Record excerpts
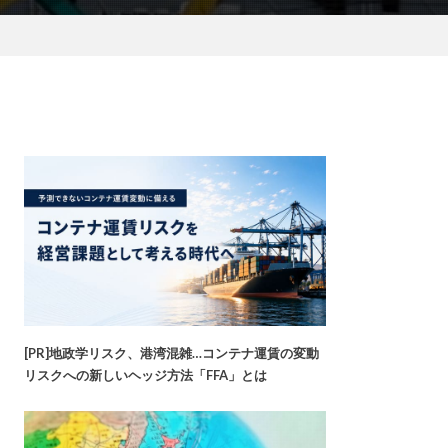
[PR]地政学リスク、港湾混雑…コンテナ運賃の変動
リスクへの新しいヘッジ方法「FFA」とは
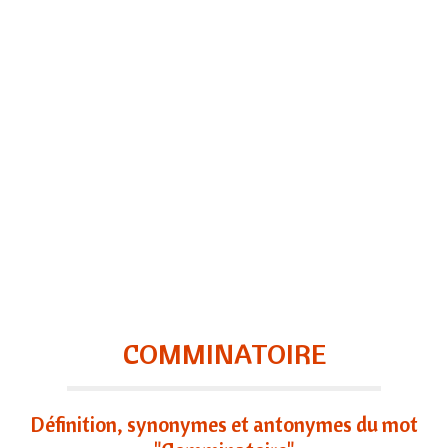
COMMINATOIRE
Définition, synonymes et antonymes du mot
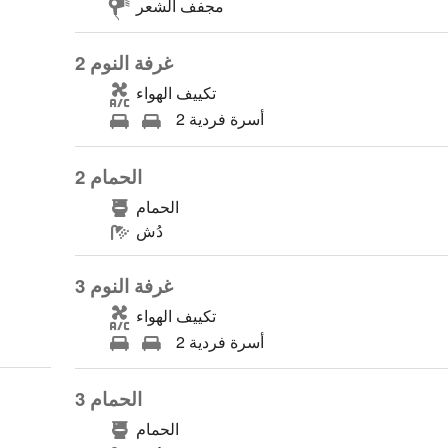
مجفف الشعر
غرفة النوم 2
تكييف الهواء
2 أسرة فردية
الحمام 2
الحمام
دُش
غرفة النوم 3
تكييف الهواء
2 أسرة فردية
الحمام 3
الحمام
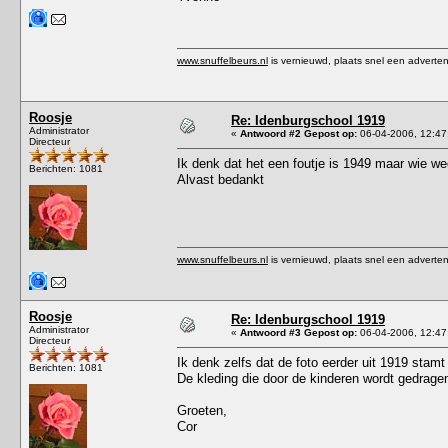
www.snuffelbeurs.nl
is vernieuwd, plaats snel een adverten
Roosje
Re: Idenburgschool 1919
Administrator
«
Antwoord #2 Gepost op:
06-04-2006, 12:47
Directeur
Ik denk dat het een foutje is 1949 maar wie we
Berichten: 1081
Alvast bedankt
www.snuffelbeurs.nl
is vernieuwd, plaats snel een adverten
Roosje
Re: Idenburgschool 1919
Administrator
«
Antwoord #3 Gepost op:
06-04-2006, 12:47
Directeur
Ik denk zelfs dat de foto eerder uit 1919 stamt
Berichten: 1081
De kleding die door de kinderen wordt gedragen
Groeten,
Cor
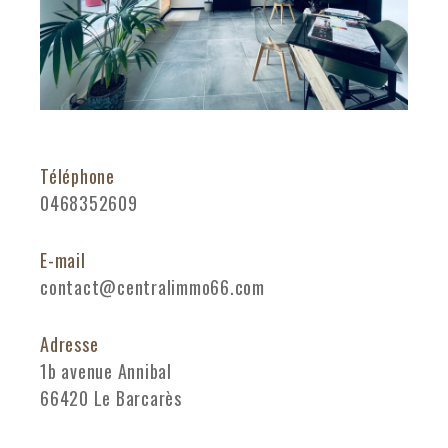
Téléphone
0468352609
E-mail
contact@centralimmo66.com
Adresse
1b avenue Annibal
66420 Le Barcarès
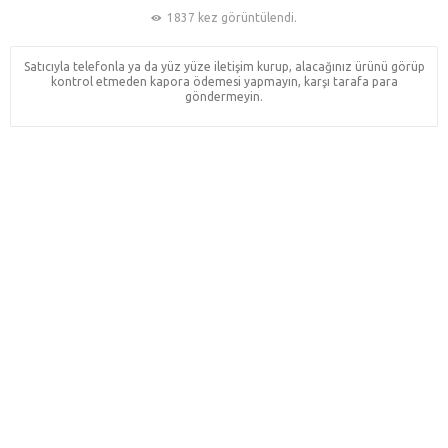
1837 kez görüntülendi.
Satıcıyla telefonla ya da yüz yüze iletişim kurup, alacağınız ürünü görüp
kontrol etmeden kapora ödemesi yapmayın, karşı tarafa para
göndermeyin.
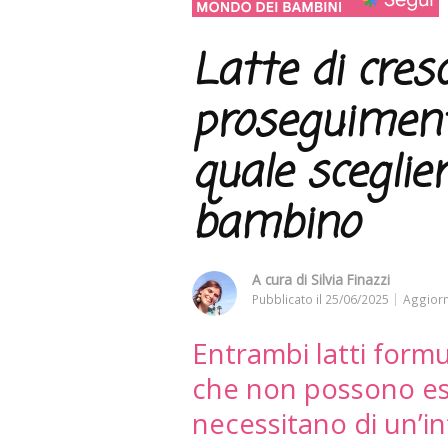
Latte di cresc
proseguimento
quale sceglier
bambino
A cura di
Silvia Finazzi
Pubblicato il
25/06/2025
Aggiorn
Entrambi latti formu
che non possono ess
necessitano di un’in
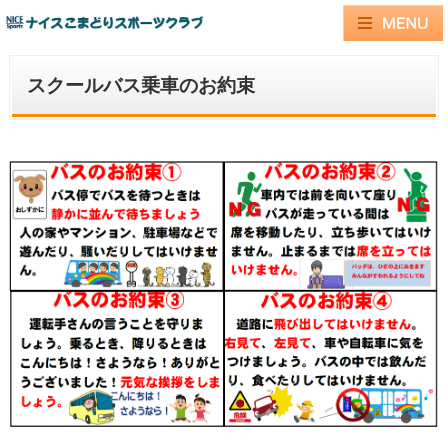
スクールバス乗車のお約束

Directions
Final stretch of the data: repeat exactly each line from the one containing "Silvia Finazzi" through the last, and omit all pictures.

Output below
Silvia Finazzi
Pubblicato il
25/06/2025
Aggiorn
Entrambi latti formu
che non possono ess
necessitano di un’in
スクールバス乗車のお約束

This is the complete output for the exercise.